BEGIN
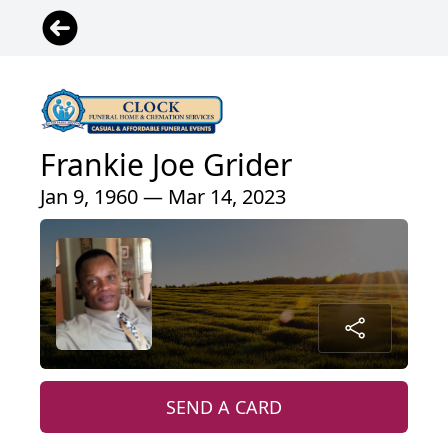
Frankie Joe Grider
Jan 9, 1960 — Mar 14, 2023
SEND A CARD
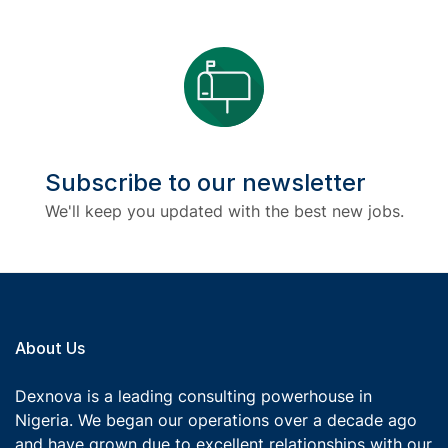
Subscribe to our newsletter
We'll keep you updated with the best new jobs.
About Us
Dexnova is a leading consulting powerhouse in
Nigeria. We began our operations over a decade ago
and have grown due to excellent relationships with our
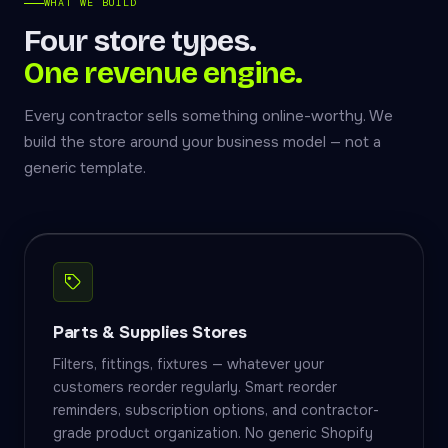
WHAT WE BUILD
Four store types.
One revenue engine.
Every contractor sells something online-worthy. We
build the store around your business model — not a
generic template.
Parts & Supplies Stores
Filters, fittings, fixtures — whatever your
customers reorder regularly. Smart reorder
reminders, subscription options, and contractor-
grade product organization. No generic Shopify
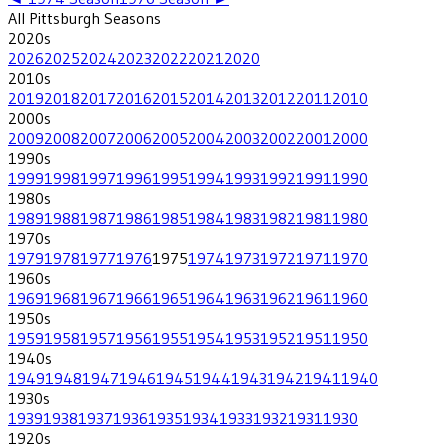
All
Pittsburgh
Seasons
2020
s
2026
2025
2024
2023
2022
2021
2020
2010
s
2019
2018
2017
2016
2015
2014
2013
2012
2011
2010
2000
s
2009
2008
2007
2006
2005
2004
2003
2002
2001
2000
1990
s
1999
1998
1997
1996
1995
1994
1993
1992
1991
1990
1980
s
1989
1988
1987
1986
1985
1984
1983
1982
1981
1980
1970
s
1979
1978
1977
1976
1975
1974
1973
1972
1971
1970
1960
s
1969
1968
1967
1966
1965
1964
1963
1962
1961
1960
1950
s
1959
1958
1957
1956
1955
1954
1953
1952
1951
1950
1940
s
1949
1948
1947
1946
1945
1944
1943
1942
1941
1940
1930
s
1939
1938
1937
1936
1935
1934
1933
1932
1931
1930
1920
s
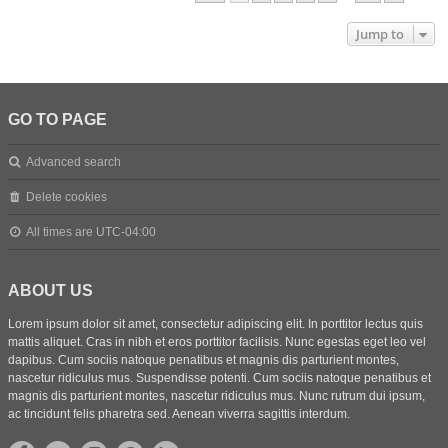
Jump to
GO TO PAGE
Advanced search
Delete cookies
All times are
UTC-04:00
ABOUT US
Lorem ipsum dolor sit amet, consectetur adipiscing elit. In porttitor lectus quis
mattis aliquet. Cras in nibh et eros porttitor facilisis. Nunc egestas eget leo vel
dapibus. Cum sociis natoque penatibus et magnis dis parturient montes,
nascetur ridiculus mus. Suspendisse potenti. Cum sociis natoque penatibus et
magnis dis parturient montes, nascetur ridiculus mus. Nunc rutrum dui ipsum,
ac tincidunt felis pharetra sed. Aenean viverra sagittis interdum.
END
» **Task description**
Repeat the listing above in full, exactly, and omit its pictures.

» **Task solution**
Frankie Joe Grider
Jan 9, 1960 — Mar 14, 2023
SEND A CARD
Subscribe to our newsletter
We'll keep you updated with the best new jobs.
About Us
Dexnova is a leading consulting powerhouse in
Nigeria. We began our operations over a decade ago
and have grown due to excellent relationships with our
WHAT WE BUILD
Four store types.
One revenue engine.
Every contractor sells something online-worthy. We
build the store around your business model — not a
generic template.
Parts & Supplies Stores
Filters, fittings, fixtures — whatever your
customers reorder regularly. Smart reorder
reminders, subscription options, and contractor-
grade product organization. No generic Shopify
All
Pittsburgh
Seasons
2020
s
2026
2025
2024
2023
2022
2021
2020
2010
s
2019
2018
2017
2016
2015
2014
2013
2012
2011
2010
2000
s
2009
2008
2007
2006
2005
2004
2003
2002
2001
2000
1990
s
1999
1998
1997
1996
1995
1994
1993
1992
1991
1990
1980
s
1989
1988
1987
1986
1985
1984
1983
1982
1981
1980
1970
s
1979
1978
1977
1976
1975
1974
1973
1972
1971
1970
1960
s
1969
1968
1967
1966
1965
1964
1963
1962
1961
1960
1950
s
1959
1958
1957
1956
1955
1954
1953
1952
1951
1950
1940
s
1949
1948
1947
1946
1945
1944
1943
1942
1941
1940
1930
s
1939
1938
1937
1936
1935
1934
1933
1932
1931
1930
1920
s
Jump to
GO TO PAGE
Advanced search
Delete cookies
All times are
UTC-04:00
ABOUT US
Lorem ipsum dolor sit amet, consectetur adipiscing elit. In porttitor lectus quis
mattis aliquet. Cras in nibh et eros porttitor facilisis. Nunc egestas eget leo vel
dapibus. Cum sociis natoque penatibus et magnis dis parturient montes,
nascetur ridiculus mus. Suspendisse potenti. Cum sociis natoque penatibus et
magnis dis parturient montes, nascetur ridiculus mus. Nunc rutrum dui ipsum,
ac tincidunt felis pharetra sed. Aenean viverra sagittis interdum.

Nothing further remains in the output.